You could never get A/D to work with that kind of documentation.
From you questions:
1) Yep, that's a "typing error". This is how they sample and convert.
2) "(C/16 - INT (C/16)) * 16" is just taking the lower nibble (4 bits) of C. This is because it's a 12bit A/D (4 bits in the hight byte and 8 bits in the low byte)
3) Well, I found the German version of the documentation!!! And it has Pascal and C source! I've attached the documentation I found. It looks like this documentation had several "typing error's" as well, but I combined all the info together to come up with something that hopefully is correct.
Code:
#include <iostream.h>
#include <dos.h>
//convenient types
typedef unsigned short WORD;
typedef unsigned char BYTE;
//Port# card if configured for
const WORD PORT = 0x278;
//Millisecond delay to use during conversion...
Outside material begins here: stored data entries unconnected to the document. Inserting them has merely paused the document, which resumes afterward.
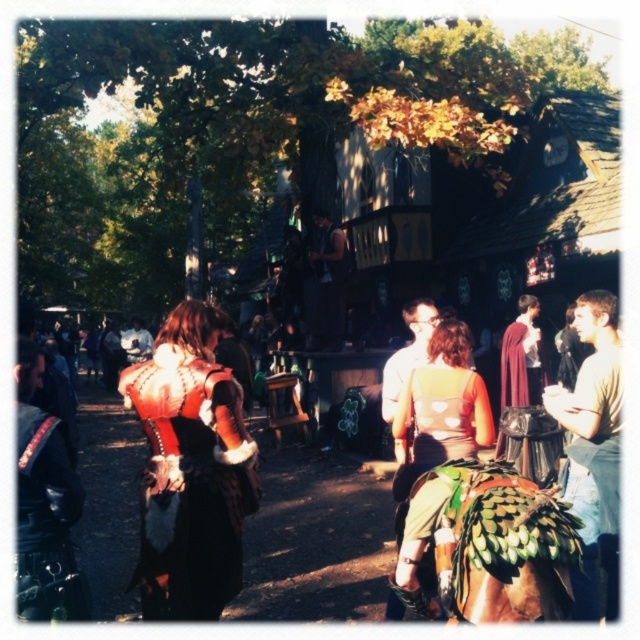 Question: Is leather-like brown vest at center wider than white cotton shirt at right?

Choices:
 (A) yes
 (B) no

Answer: (A)

Question: Is leather-like brown vest at center thinner than leather jacket at left?

Choices:
 (A) yes
 (B) no

Answer: (B)

Question: Based on their relative distances, which object is nearer to the green fabric dress at center?

Choices:
 (A) leather-like brown vest at center
 (B) white cotton shirt at right
 (C) leather jacket at left

Answer: (B)

Question: Does leather-like brown vest at center appear on the left side of white cotton shirt at right?

Choices:
 (A) yes
 (B) no

Answer: (A)

Question: Which point is farther to the camera?

Choices:
 (A) green fabric dress at center
 (B) leather jacket at left
 (C) leather-like brown vest at center

Answer: (C)

Question: Which of the following is the farthest from the observer?

Choices:
 (A) leather jacket at left
 (B) white cotton shirt at right

Answer: (B) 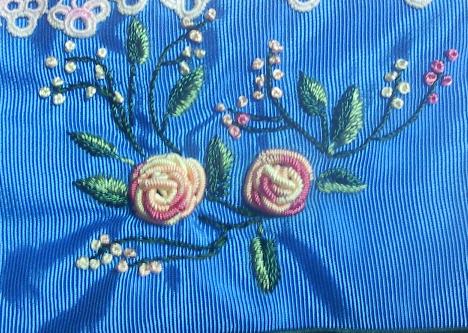 Where is `corner`? This screenshot has width=468, height=333. corner is located at coordinates (456, 323), (16, 324), (14, 11), (463, 9). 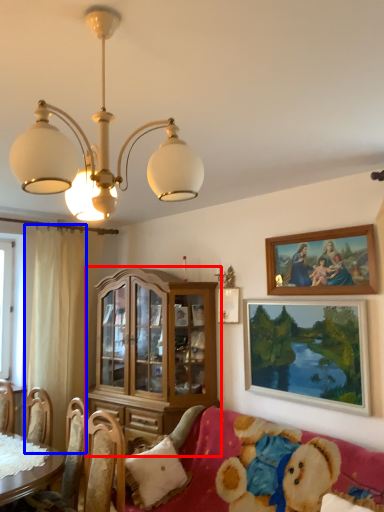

//this was used in the Pascal version of the code, I would reduce this # until
//it stops working correctly
const WORD MS_DELAY = 100;
//Function to perform A/D conversion on given channel (0-15)
WORD ad(BYTE channel);
int main()
{
for (BYTE n = 0; n < 16; n++)
{
cout << "A/D on channel " << n << " is " << ad(n) << endl;
}
return 0;
}
WORD ad(BYTE channel)
{
//check parameter
if (channel > 15)
channel = 15;
//select channel
outportb(PORT,channel);
//clear register
outportb(PORT+3,0);
//perform sampling/conversion
int i;
for (i = 0; i < 5; i++)
{
inportb(PORT+4);
delay(MS_DELAY);
}
for (i = 0; i < 9; i++)
{
inportb(PORT+5);
delay(MS_DELAY);
}
//return lower 12bits of result
return inport(PORT+1) & 0x0FFF;
}
gg